[Document understanding data]
---+---

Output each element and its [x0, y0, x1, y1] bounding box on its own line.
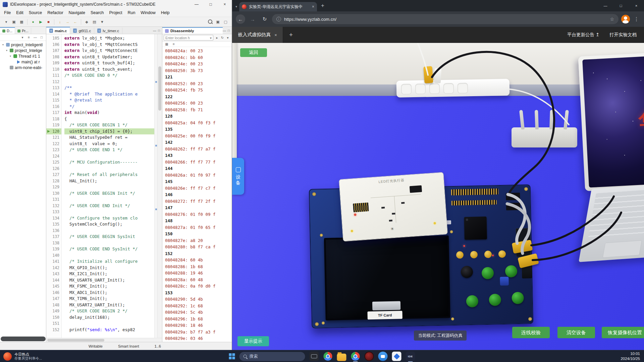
save-all-icon[interactable]: ▦ [18, 18, 25, 25]
open-element-icon[interactable]: ▼ [99, 18, 106, 25]
power-adapter-plug[interactable] [423, 66, 433, 83]
line-number[interactable]: 130 [46, 190, 61, 197]
code-line[interactable]: extern uint8_t UpdateTimer; [64, 54, 154, 60]
line-number[interactable]: 127 [46, 172, 61, 178]
line-number[interactable]: 106 [46, 42, 61, 48]
line-number[interactable]: 111 [46, 72, 61, 79]
code-line[interactable]: uint8_t value = 0; [64, 141, 154, 147]
code-line[interactable]: /* Initialize all configure [64, 258, 154, 265]
code-line[interactable]: */ [64, 104, 154, 110]
code-line[interactable]: /** [64, 85, 154, 91]
code-line[interactable]: MX_USART2_UART_Init(); [64, 302, 154, 308]
clear-devices-button[interactable]: 清空设备 [557, 327, 595, 338]
line-number[interactable]: 132 [46, 203, 61, 209]
yellow-button[interactable] [498, 250, 506, 258]
trimpot[interactable] [500, 277, 509, 286]
laptop-keyboard[interactable] [579, 183, 644, 262]
line-number[interactable]: 114 [46, 91, 61, 98]
disassembly-content[interactable]: 0804824a: 00 230804824c: bb 600804824e: … [162, 47, 232, 342]
editor-tab-lv_timer.c[interactable]: lv_timer.c [94, 27, 122, 34]
address-bar[interactable]: i https://www.yyzlab.com.cn/ ☆ [272, 14, 619, 24]
line-number[interactable]: 113 [46, 85, 61, 91]
add-sim-tab-button[interactable]: + [289, 31, 293, 39]
wifi-router[interactable] [512, 127, 577, 147]
yellow-button[interactable] [456, 251, 464, 258]
menu-refactor[interactable]: Refactor [45, 10, 66, 16]
debug-icon[interactable]: ● [30, 18, 37, 25]
code-line[interactable] [64, 184, 154, 190]
usb-charger-plug[interactable] [434, 68, 441, 83]
menu-run[interactable]: Run [125, 10, 138, 16]
code-line[interactable] [64, 166, 154, 172]
browser-minimize-button[interactable]: — [598, 0, 613, 11]
forward-button[interactable]: → [248, 14, 257, 24]
code-line[interactable]: MX_FSMC_Init(); [64, 283, 154, 290]
messenger-icon[interactable] [378, 352, 388, 361]
code-line[interactable]: extern lv_obj_t *Msgbox; [64, 35, 154, 42]
tab-close-icon[interactable]: × [312, 4, 314, 9]
code-line[interactable]: MX_ADC1_Init(); [64, 290, 154, 296]
line-number[interactable]: 125 [46, 159, 61, 166]
power-strip[interactable] [396, 79, 510, 98]
ide-minimize-button[interactable]: — [190, 0, 204, 9]
explorer-tab-0[interactable]: D... [0, 27, 15, 34]
code-line[interactable]: * @retval int [64, 97, 154, 104]
line-number[interactable]: 110 [46, 66, 61, 73]
line-number[interactable]: 145 [46, 283, 61, 290]
editor-h-scrollbar[interactable] [46, 338, 162, 342]
code-line[interactable]: /* USER CODE BEGIN 1 */ [64, 122, 154, 128]
wiring-check-button[interactable]: 连线校验 [512, 327, 550, 338]
browser-tab[interactable]: 实验页-华清远见元宇宙实验中 × [239, 2, 317, 11]
code-line[interactable]: /* Reset of all peripherals [64, 172, 154, 178]
code-line[interactable]: * @brief The application e [64, 91, 154, 98]
save-icon[interactable]: ▣ [10, 18, 17, 25]
line-number[interactable]: 135 [46, 221, 61, 228]
code-line[interactable]: /* USER CODE END Init */ [64, 203, 154, 209]
line-number[interactable]: 134 [46, 215, 61, 222]
tree-item[interactable]: main() at r [0, 59, 46, 65]
line-number[interactable]: 119 [46, 122, 61, 128]
line-number[interactable]: 123 [46, 147, 61, 153]
combo-dropdown-icon[interactable]: ▾ [210, 36, 212, 40]
menu-source[interactable]: Source [26, 10, 45, 16]
line-number[interactable]: 138 [46, 240, 61, 246]
line-number[interactable]: 150 [46, 314, 61, 321]
line-number[interactable]: 133 [46, 209, 61, 215]
file-explorer-icon[interactable] [337, 354, 346, 361]
bookmark-star-icon[interactable]: ☆ [610, 16, 614, 22]
line-number[interactable]: 139 [46, 246, 61, 252]
code-line[interactable]: /* USER CODE BEGIN 2 */ [64, 308, 154, 314]
back-button[interactable]: ← [236, 14, 245, 24]
browser-maximize-button[interactable]: □ [613, 0, 629, 11]
line-number[interactable]: 148 [46, 302, 61, 308]
maximize-panel-icon[interactable]: □ [228, 29, 230, 33]
line-number[interactable]: 126 [46, 166, 61, 172]
line-number[interactable]: 105 [46, 35, 61, 42]
sim-3d-scene[interactable]: 华 [232, 43, 644, 350]
menu-edit[interactable]: Edit [13, 10, 26, 16]
reset-camera-button[interactable]: 恢复摄像机位置 [602, 327, 644, 338]
line-number[interactable]: 121 [46, 134, 61, 141]
line-number[interactable]: 147 [46, 296, 61, 302]
code-line[interactable]: extern uint8_t touch_buf[4]; [64, 60, 154, 66]
menu-help[interactable]: Help [158, 10, 172, 16]
platform-notice-link[interactable]: 平台更新公告 ↥ [567, 32, 599, 38]
ide-titlebar[interactable]: IDEworkspace - project_Inteligentlight_s… [0, 0, 232, 9]
led-actuator-board[interactable]: LED灯光执行器 ☀ [339, 172, 448, 241]
sim-tab[interactable]: 嵌入式虚拟仿真 × [232, 27, 283, 43]
menu-file[interactable]: File [1, 10, 13, 16]
diamond-app-icon[interactable] [392, 352, 401, 361]
code-line[interactable]: HAL_Init(); [64, 178, 154, 184]
perspective-debug-icon[interactable]: ▣ [214, 18, 221, 25]
search-icon[interactable] [207, 18, 214, 25]
maximize-panel-icon[interactable]: □ [39, 36, 44, 39]
code-line[interactable]: /* USER CODE END SysInit */ [64, 246, 154, 252]
green-knob[interactable] [505, 265, 518, 278]
browser-close-button[interactable]: × [629, 0, 644, 11]
code-line[interactable] [64, 79, 154, 85]
menu-search[interactable]: Search [88, 10, 107, 16]
minimize-panel-icon[interactable]: — [223, 29, 226, 33]
menu-navigate[interactable]: Navigate [66, 10, 88, 16]
minimize-editor-icon[interactable]: — [153, 29, 156, 33]
code-line[interactable]: MX_TIM6_Init(); [64, 296, 154, 302]
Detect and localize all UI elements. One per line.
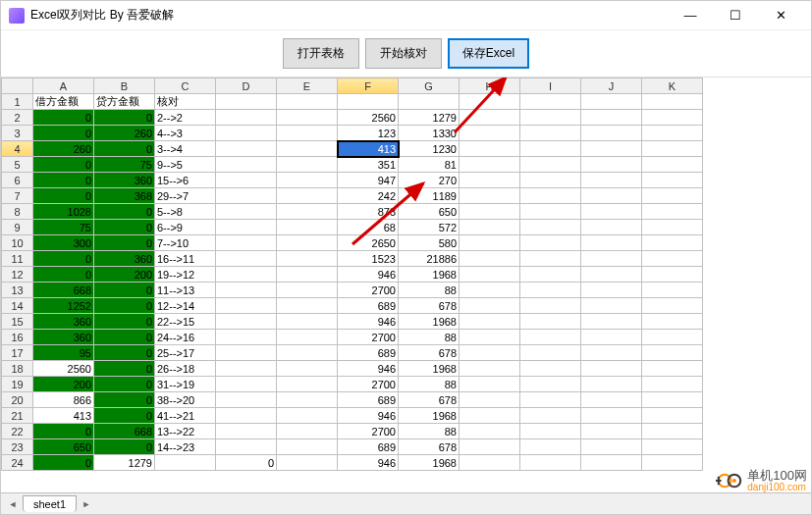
cell[interactable]: 12-->14 (155, 298, 216, 314)
cell[interactable] (642, 345, 703, 361)
cell[interactable] (277, 424, 338, 439)
cell[interactable] (520, 220, 581, 235)
cell[interactable] (460, 141, 520, 157)
row-header[interactable]: 1 (2, 94, 33, 110)
row-header[interactable]: 15 (2, 314, 33, 330)
row-header[interactable]: 22 (2, 424, 33, 439)
cell[interactable] (520, 126, 581, 141)
cell[interactable]: 200 (94, 267, 155, 283)
cell[interactable]: 0 (94, 235, 155, 251)
cell[interactable]: 0 (33, 157, 94, 173)
cell[interactable] (277, 94, 338, 110)
cell[interactable]: 15-->6 (155, 173, 216, 188)
cell[interactable] (155, 455, 216, 471)
cell[interactable]: 351 (338, 157, 399, 173)
cell[interactable] (581, 157, 642, 173)
cell[interactable]: 0 (94, 298, 155, 314)
cell[interactable]: 0 (94, 345, 155, 361)
cell[interactable] (277, 110, 338, 126)
cell[interactable]: 4-->3 (155, 126, 216, 141)
cell[interactable]: 22-->15 (155, 314, 216, 330)
cell[interactable] (216, 314, 277, 330)
cell[interactable] (216, 377, 277, 392)
cell[interactable] (216, 392, 277, 408)
cell[interactable]: 1279 (94, 455, 155, 471)
cell[interactable]: 668 (33, 283, 94, 298)
cell[interactable]: 678 (399, 298, 460, 314)
cell[interactable] (642, 173, 703, 188)
cell[interactable] (520, 439, 581, 455)
cell[interactable] (216, 235, 277, 251)
row-header[interactable]: 23 (2, 439, 33, 455)
cell[interactable]: 81 (399, 157, 460, 173)
row-header[interactable]: 18 (2, 361, 33, 377)
cell[interactable] (216, 361, 277, 377)
cell[interactable] (460, 204, 520, 220)
cell[interactable]: 核对 (155, 94, 216, 110)
cell[interactable]: 1189 (399, 188, 460, 204)
cell[interactable]: 360 (94, 173, 155, 188)
cell[interactable] (642, 267, 703, 283)
cell[interactable]: 360 (33, 330, 94, 345)
cell[interactable]: 0 (94, 204, 155, 220)
cell[interactable] (642, 110, 703, 126)
cell[interactable]: 1968 (399, 408, 460, 424)
cell[interactable] (642, 126, 703, 141)
cell[interactable] (642, 361, 703, 377)
cell[interactable]: 650 (399, 204, 460, 220)
cell[interactable] (277, 251, 338, 267)
cell[interactable] (581, 204, 642, 220)
cell[interactable]: 689 (338, 345, 399, 361)
cell[interactable] (581, 94, 642, 110)
cell[interactable] (460, 126, 520, 141)
row-header[interactable]: 11 (2, 251, 33, 267)
cell[interactable] (277, 141, 338, 157)
cell[interactable] (277, 314, 338, 330)
cell[interactable] (581, 408, 642, 424)
cell[interactable] (216, 157, 277, 173)
cell[interactable] (581, 377, 642, 392)
cell[interactable] (581, 361, 642, 377)
cell[interactable] (520, 173, 581, 188)
cell[interactable] (581, 439, 642, 455)
cell[interactable] (642, 377, 703, 392)
cell[interactable]: 2560 (338, 110, 399, 126)
cell[interactable] (581, 235, 642, 251)
cell[interactable]: 873 (338, 204, 399, 220)
cell[interactable] (460, 361, 520, 377)
cell[interactable] (460, 188, 520, 204)
cell[interactable] (520, 157, 581, 173)
cell[interactable] (460, 345, 520, 361)
row-header[interactable]: 12 (2, 267, 33, 283)
cell[interactable]: 1252 (33, 298, 94, 314)
cell[interactable] (642, 455, 703, 471)
cell[interactable]: 0 (33, 173, 94, 188)
cell[interactable] (460, 439, 520, 455)
close-button[interactable]: ✕ (758, 1, 803, 30)
row-header[interactable]: 17 (2, 345, 33, 361)
cell[interactable]: 0 (94, 392, 155, 408)
cell[interactable] (520, 188, 581, 204)
cell[interactable] (460, 298, 520, 314)
cell[interactable] (216, 94, 277, 110)
cell[interactable]: 13-->22 (155, 424, 216, 439)
cell[interactable]: 689 (338, 392, 399, 408)
cell[interactable] (277, 361, 338, 377)
row-header[interactable]: 4 (2, 141, 33, 157)
cell[interactable] (338, 94, 399, 110)
cell[interactable]: 0 (94, 110, 155, 126)
cell[interactable]: 866 (33, 392, 94, 408)
cell[interactable]: 123 (338, 126, 399, 141)
cell[interactable]: 368 (94, 188, 155, 204)
cell[interactable]: 2700 (338, 424, 399, 439)
cell[interactable]: 580 (399, 235, 460, 251)
cell[interactable] (520, 141, 581, 157)
cell[interactable]: 1968 (399, 267, 460, 283)
cell[interactable]: 947 (338, 173, 399, 188)
cell[interactable] (581, 314, 642, 330)
cell[interactable] (277, 377, 338, 392)
cell[interactable] (581, 283, 642, 298)
cell[interactable] (460, 330, 520, 345)
row-header[interactable]: 14 (2, 298, 33, 314)
cell[interactable] (277, 455, 338, 471)
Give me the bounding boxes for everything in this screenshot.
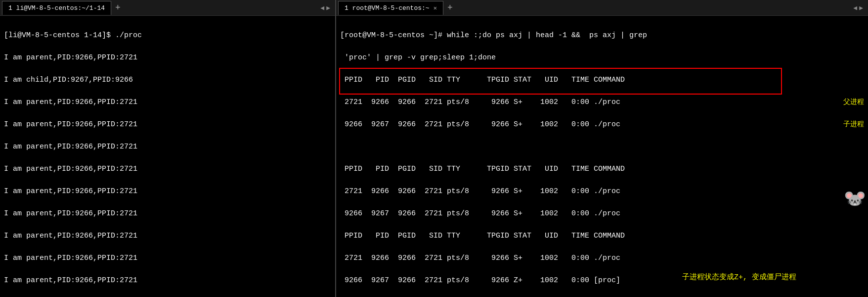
- right-row-set1-1: 2721 9266 9266 2721 pts/8 9266 S+ 1002 0…: [340, 97, 864, 108]
- left-terminal-content: [li@VM-8-5-centos 1-14]$ ./proc I am par…: [0, 16, 335, 297]
- right-tab[interactable]: 1 root@VM-8-5-centos:~ ✕: [338, 1, 443, 15]
- right-row-set2-2: 9266 9267 9266 2721 pts/8 9266 S+ 1002 0…: [340, 208, 864, 220]
- annotation-parent: 父进程: [843, 97, 864, 107]
- left-line-8: I am parent,PID:9266,PPID:2721: [4, 186, 331, 198]
- left-line-9: I am parent,PID:9266,PPID:2721: [4, 208, 331, 220]
- right-nav-right-arrow[interactable]: ▶: [859, 4, 863, 12]
- annotation-child: 子进程: [843, 119, 864, 130]
- right-cmd-line1: [root@VM-8-5-centos ~]# while :;do ps ax…: [340, 30, 864, 42]
- left-line-2: I am parent,PID:9266,PPID:2721: [4, 52, 331, 64]
- right-tab-close-button[interactable]: ✕: [434, 4, 437, 12]
- right-terminal-content: [root@VM-8-5-centos ~]# while :;do ps ax…: [336, 16, 868, 297]
- right-row-set1-2: 9266 9267 9266 2721 pts/8 9266 S+ 1002 0…: [340, 119, 864, 131]
- zombie-annotation: 子进程状态变成Z+, 变成僵尸进程: [682, 272, 796, 284]
- left-nav-left-arrow[interactable]: ◀: [320, 4, 324, 12]
- right-tab-bar: 1 root@VM-8-5-centos:~ ✕ + ◀ ▶: [336, 0, 868, 16]
- left-line-12: I am parent,PID:9266,PPID:2721: [4, 275, 331, 287]
- left-line-1: [li@VM-8-5-centos 1-14]$ ./proc: [4, 30, 331, 42]
- right-cmd-line2: 'proc' | grep -v grep;sleep 1;done: [340, 52, 864, 64]
- right-tab-label: 1 root@VM-8-5-centos:~: [345, 4, 430, 12]
- left-line-10: I am parent,PID:9266,PPID:2721: [4, 231, 331, 242]
- left-line-3: I am child,PID:9267,PPID:9266: [4, 75, 331, 86]
- left-line-5: I am parent,PID:9266,PPID:2721: [4, 119, 331, 131]
- right-header-2: PPID PID PGID SID TTY TPGID STAT UID TIM…: [340, 164, 864, 175]
- right-nav-left-arrow[interactable]: ◀: [853, 4, 857, 12]
- left-line-4: I am parent,PID:9266,PPID:2721: [4, 97, 331, 108]
- left-new-tab-button[interactable]: +: [111, 3, 125, 13]
- left-tab-bar: 1 li@VM-8-5-centos:~/1-14 + ◀ ▶: [0, 0, 335, 16]
- left-line-11: I am parent,PID:9266,PPID:2721: [4, 253, 331, 264]
- right-header-3: PPID PID PGID SID TTY TPGID STAT UID TIM…: [340, 231, 864, 242]
- left-nav-arrows: ◀ ▶: [320, 4, 333, 12]
- left-line-7: I am parent,PID:9266,PPID:2721: [4, 164, 331, 175]
- right-nav-arrows: ◀ ▶: [853, 4, 866, 12]
- left-nav-right-arrow[interactable]: ▶: [326, 4, 330, 12]
- left-terminal-panel: 1 li@VM-8-5-centos:~/1-14 + ◀ ▶ [li@VM-8…: [0, 0, 336, 297]
- right-row-set3-1: 2721 9266 9266 2721 pts/8 9266 S+ 1002 0…: [340, 253, 864, 264]
- zombie-emoji-icon: 🐭: [844, 187, 866, 213]
- left-line-6: I am parent,PID:9266,PPID:2721: [4, 142, 331, 153]
- left-tab[interactable]: 1 li@VM-8-5-centos:~/1-14: [2, 1, 111, 15]
- right-new-tab-button[interactable]: +: [443, 3, 457, 13]
- right-header-1: PPID PID PGID SID TTY TPGID STAT UID TIM…: [340, 75, 864, 86]
- left-tab-label: 1 li@VM-8-5-centos:~/1-14: [8, 4, 105, 12]
- right-row-set2-1: 2721 9266 9266 2721 pts/8 9266 S+ 1002 0…: [340, 186, 864, 198]
- right-terminal-panel: 1 root@VM-8-5-centos:~ ✕ + ◀ ▶ [root@VM-…: [336, 0, 868, 297]
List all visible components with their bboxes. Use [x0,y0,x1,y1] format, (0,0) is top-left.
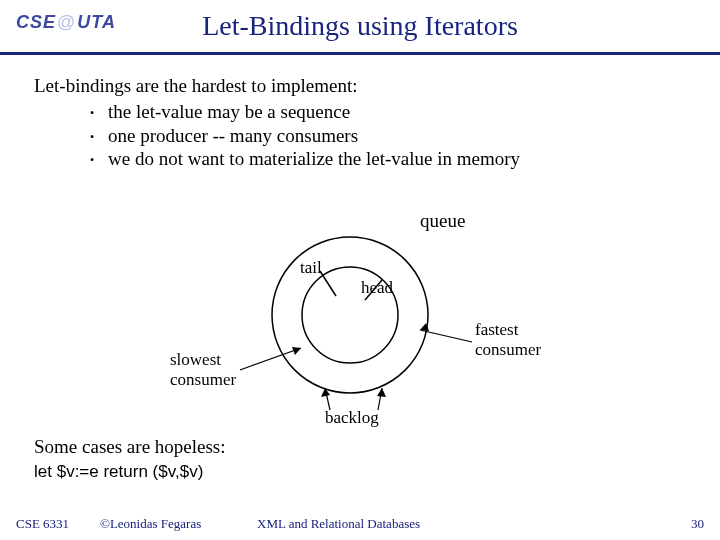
body-text: Let-bindings are the hardest to implemen… [34,74,696,171]
footer-copyright: ©Leonidas Fegaras [100,516,201,532]
svg-point-0 [272,237,428,393]
label-slowest: slowest consumer [170,350,236,390]
footer-course: CSE 6331 [16,516,69,532]
bullet-item: the let-value may be a sequence [90,100,696,124]
label-head: head [361,278,393,298]
bullet-item: we do not want to materialize the let-va… [90,147,696,171]
svg-line-2 [320,271,336,296]
svg-line-6 [420,330,472,342]
hopeless-line: Some cases are hopeless: [34,436,226,458]
label-fastest: fastest consumer [475,320,541,360]
title-rule [0,52,720,55]
svg-marker-11 [377,388,386,397]
let-expression: let $v:=e return ($v,$v) [34,462,203,482]
lead-line: Let-bindings are the hardest to implemen… [34,74,696,98]
slide-title: Let-Bindings using Iterators [0,10,720,42]
queue-diagram: queue tail head slowest consumer fastest… [120,200,600,420]
footer-topic: XML and Relational Databases [257,516,420,532]
footer-page: 30 [691,516,704,532]
label-tail: tail [300,258,322,278]
label-backlog: backlog [325,408,379,428]
label-queue: queue [420,210,465,232]
bullet-item: one producer -- many consumers [90,124,696,148]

---+---

The task
Filter the entries down to the lines containing "label". Copy each of those lines.

Exercise result
- right-tab-label: 1 root@VM-8-5-centos:~: [345, 4, 430, 12]
- left-tab-label: 1 li@VM-8-5-centos:~/1-14: [8, 4, 105, 12]
label-slowest: slowest consumer [170,350,236,390]
label-head: head [361,278,393,298]
label-fastest: fastest consumer [475,320,541,360]
label-tail: tail [300,258,322,278]
label-backlog: backlog [325,408,379,428]
label-queue: queue [420,210,465,232]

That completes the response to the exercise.